**GIVEN DATA**.
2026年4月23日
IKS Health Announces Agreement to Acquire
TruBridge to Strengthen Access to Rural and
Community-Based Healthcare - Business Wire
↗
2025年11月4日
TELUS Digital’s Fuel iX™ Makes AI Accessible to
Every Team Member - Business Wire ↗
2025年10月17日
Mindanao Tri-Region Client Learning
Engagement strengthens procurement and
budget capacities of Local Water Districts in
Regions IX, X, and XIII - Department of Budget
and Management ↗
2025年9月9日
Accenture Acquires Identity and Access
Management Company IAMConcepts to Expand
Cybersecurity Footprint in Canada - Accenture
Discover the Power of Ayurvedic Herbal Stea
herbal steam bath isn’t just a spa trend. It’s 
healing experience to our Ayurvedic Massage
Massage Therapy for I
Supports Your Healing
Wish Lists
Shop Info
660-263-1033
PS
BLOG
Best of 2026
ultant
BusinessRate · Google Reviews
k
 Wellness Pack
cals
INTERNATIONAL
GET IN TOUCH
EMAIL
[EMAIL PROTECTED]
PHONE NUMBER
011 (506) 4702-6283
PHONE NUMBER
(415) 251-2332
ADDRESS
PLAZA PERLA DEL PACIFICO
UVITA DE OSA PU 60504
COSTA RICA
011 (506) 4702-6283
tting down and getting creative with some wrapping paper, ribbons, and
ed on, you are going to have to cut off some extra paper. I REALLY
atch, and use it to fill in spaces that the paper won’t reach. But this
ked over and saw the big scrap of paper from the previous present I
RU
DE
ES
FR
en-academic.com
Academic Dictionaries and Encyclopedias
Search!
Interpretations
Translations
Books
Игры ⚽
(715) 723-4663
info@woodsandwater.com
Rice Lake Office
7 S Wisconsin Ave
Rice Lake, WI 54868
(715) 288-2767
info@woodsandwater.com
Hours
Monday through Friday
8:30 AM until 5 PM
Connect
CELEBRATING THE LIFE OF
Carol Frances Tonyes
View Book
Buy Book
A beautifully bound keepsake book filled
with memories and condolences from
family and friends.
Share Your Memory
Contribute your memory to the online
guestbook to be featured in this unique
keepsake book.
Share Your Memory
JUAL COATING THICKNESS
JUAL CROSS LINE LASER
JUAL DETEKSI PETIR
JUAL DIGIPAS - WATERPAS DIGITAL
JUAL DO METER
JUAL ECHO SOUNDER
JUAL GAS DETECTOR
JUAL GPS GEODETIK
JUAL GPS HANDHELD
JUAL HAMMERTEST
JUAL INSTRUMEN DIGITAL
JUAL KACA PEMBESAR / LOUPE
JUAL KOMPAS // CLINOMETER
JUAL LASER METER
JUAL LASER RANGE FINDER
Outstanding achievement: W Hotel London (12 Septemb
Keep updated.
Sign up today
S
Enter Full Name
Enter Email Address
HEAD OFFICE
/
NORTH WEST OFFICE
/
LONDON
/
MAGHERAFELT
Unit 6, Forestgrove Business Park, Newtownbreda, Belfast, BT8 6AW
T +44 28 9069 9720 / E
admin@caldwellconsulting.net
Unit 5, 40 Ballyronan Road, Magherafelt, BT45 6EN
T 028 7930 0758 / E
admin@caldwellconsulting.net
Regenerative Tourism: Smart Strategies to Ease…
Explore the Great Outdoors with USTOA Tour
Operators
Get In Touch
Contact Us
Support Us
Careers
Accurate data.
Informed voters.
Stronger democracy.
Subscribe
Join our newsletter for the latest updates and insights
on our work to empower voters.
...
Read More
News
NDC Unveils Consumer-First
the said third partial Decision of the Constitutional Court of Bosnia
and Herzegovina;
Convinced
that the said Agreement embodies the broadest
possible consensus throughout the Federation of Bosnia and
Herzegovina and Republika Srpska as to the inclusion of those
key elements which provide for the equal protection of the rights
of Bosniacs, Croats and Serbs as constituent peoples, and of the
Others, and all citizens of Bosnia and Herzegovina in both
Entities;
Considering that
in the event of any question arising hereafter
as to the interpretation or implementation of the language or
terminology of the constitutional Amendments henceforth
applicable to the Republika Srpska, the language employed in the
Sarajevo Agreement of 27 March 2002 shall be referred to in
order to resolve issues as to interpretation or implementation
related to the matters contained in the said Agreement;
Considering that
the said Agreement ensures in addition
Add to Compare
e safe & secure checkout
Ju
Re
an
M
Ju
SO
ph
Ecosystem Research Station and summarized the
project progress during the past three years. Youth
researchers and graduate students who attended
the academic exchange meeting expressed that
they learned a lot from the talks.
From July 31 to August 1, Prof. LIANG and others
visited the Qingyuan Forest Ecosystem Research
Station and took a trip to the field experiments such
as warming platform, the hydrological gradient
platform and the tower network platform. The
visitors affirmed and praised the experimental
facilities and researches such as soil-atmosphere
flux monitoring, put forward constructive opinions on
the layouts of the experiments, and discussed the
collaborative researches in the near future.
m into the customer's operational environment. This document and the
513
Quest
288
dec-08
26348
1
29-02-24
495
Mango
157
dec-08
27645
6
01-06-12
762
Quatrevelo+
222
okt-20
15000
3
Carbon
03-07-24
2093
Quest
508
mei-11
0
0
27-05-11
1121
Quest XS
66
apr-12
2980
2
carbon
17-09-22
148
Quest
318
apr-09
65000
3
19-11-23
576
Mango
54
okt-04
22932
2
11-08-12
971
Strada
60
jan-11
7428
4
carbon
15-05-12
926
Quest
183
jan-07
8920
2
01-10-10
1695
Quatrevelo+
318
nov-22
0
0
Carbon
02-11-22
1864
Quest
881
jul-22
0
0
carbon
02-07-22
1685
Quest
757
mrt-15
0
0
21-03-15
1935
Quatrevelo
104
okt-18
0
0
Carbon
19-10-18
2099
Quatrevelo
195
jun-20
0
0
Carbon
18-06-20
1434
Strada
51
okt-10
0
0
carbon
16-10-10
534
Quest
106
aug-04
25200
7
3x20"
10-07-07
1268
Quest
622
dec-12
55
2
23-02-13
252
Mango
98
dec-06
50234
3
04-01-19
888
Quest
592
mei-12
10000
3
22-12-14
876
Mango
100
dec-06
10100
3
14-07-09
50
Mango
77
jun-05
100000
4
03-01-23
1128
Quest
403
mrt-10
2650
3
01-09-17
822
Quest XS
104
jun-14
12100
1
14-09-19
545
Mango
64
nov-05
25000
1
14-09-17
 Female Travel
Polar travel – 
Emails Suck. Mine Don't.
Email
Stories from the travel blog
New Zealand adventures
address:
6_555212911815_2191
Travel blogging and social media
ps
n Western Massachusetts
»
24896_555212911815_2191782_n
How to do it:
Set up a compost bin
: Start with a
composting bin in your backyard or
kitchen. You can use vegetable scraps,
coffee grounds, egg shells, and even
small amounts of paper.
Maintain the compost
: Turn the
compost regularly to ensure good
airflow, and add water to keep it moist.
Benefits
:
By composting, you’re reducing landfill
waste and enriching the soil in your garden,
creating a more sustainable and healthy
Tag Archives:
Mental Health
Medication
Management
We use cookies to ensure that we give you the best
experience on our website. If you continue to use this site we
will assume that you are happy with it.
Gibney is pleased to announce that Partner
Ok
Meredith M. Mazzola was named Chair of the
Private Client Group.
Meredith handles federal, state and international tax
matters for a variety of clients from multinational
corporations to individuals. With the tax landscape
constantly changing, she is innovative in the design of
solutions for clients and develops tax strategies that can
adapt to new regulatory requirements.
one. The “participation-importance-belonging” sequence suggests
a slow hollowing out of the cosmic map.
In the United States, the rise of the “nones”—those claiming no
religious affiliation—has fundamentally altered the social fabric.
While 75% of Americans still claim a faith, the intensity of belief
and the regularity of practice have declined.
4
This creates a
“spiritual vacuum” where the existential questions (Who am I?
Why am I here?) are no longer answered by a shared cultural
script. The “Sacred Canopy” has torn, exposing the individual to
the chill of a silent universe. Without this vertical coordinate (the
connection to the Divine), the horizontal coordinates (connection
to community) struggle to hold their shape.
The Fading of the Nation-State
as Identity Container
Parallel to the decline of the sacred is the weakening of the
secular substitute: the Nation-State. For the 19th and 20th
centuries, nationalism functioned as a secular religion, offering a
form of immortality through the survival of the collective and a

**EXERCISE**. Could you report how many lines of the listing above hold "Enter"? Only the number is needed.

**REPLY**. 2